I try to use images with my beginning students, but the fact that a "clean" Racket file without images, comment boxes, etc. is pretty much plain text and something that contains those things still has a .rkt suffix, but is a much scarier beast is annoying me.
Here are some pain points that WXME files are causing me:
I can't search the contents of my files. (I was looking for a misplaced file that contained certain text, but because WXME separates each bit of text onto a separate line, it didn't get found.)
I've put all my stuff into a private Github repo so that I can keep track of assignments, easily update them, and keep track of the changes I've made. BUT diffing or even just viewing my files online is not a happy experience.
Once you switch to WXME, the tools my school district gives me to use balk at dealing with the files. My students can't preview things on Google Drive, when I upload things to Google Classroom, they're pretty much a black box, and if students want to include Racket work in a portfolio, they have to do screenshots, since they can't expect other people looking at those portfolios to be able to download the files and view them.

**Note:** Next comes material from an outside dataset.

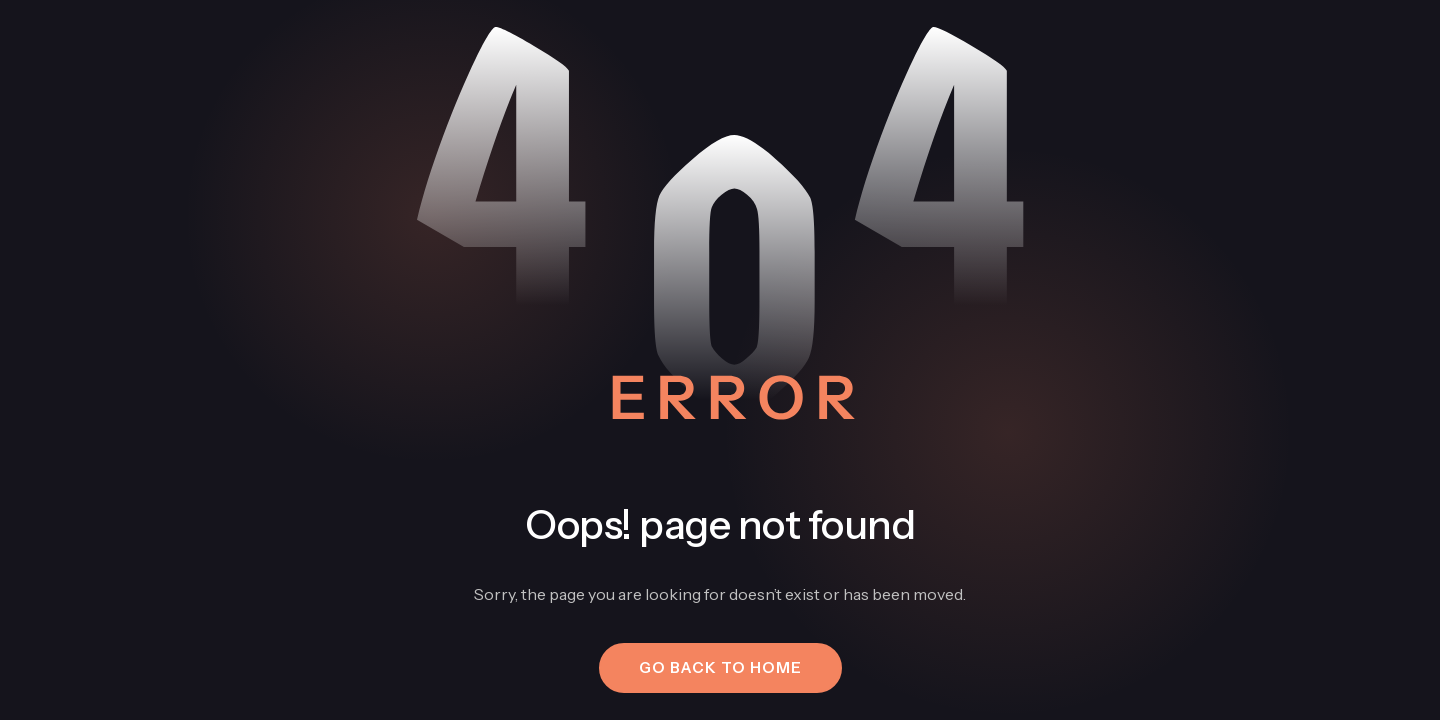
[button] (720, 668)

This would be somewhat less annoying if I could figure out what WXME actually is so that I could try to manipulate it somehow. But I've looked at the save-file and load-file methods and darned if I can tell where the numbers at the beginning of each line come from or what the overall structure of the format is.
I know this wouldn't work for a pasteboard or for streaming, but what I'd love is a plain text file format that kept the text as much like it appears in DrRacket as possible and put the images and other snips at the end in a format that could be viewed as plain text (Base64?), maybe with a locator that tells where they belong in the file. Or maybe a multi-file format where the binary bits could be split off into their own locations that wouldn't pollute the program text.
If anybody can give me any hints about where to look for the guts of the code that saves/loads WXME, I'd really appreciate it. I've tried following breadcrumbs and searching for definitions, but because save-file and read-file are methods, the arrows in DrRacket don't point to them and I haven't been successful searching for (define (load-file or (define (save-file.
Sorry for the mini-rant, but it's that time of year when spring break is too far away and winter break is long forgotten.
The wxme-port->text-port function replaces certain text-ish snips with their text representation and replaces images (or other non-textual data) by ..
Here is a script that converts WXME to text and locally incorporates WXME conversion into git diff. Of course, it wouldn't work on cloud drives or GitHub, and the output likely can't be executed.
I think what could be done, beyond wxme-port->text-port, is using wxme-port->port. (The WXME decoders in this module is separated from the one DrRacket is using, and it read non-textual data into its own classes (9 WXME Decoding) rather than the snips from the GUI library.)
[…] It's a small reader extension that lets you embed images in a source program as text, so that your whole program doesn't turn into a WXME mess. See the examples.rkt file for examples, and the README for an explanation. (In particular, compare examples.rkt with examples-as-images.rkt.)
I’d like to know if there is support for the idea of adapting the above to support embedded images (sufficiently to complete Quick: An Introduction to Racket with Pictures by this mechanism ) in DrRacket, emacs , Vim and VSCode (though I believe VSCode has some limitations in this regard)
I’m aware that numerous people have seen the capability of including images in code in DrRacket, only to be forced to abandon the idea when it is apparent that it is incompatible with source control and other editors.
While this is probably too large a task for an individual to take on, this might be achievable for a group if it was broken down into separate tasks.
Without committing to do this - what would the roadmap of required tasks to make this possible?
On the contrary, Todd, you sound like someone with a lot of energy for implementing things! Or maybe you're just looking for a break from grading.
I think I understand what you want, and I definitely think it's possible, but I also think it's going to be a good deal of work, and could be hard to maintain.
Before I begin, I should say that nearly everything I say here is supposition based on a moderate amount of knowledge, and that Robby is the one with the answers here. Also, @shhyou clearly understands snip-world well. Perhaps by saying things that are vaguely true, I can help you get closer to what you want.
I think the most important bit of information is this: I could be wrong, but I think you're looking for something that translates things to and from WXME format, and I think you're not going to find that, for the simple reason that WXME is actually a fairly direct serialization of DrRacket's internal text representation. In other words, I think it's the text files that are the ones that involve a certain amount of "translation" (though in this case that translation is more of just a filter).
What you're proposing, then, is extending that translation (the one mapping the internal representation to text) to one that can handle things for which the translation is not an obvious one-to-one mapping.
After thinking about this for ... more time than I really should have spent on this? ... I think that your proposed goal of a file format that represents the text precisely in a way that provides the affordances you want is probably very hard; I think the easy way to get your goals (1) and (2) and part of (3) is just to automate a process of always saving a stripped-down text-only version of each file, possibly in something like a "textual" subdirectory. That is, for every source file foo.rkt that you have, you also save "textual/foo.rkt" which contains the text-only representation of this. Note that I'm explicitly suggesting discarding the non-textual snips in this representation. If you build this into the "save" operation, you should be able to get most of what you want, without really touching the guts of DrRacket.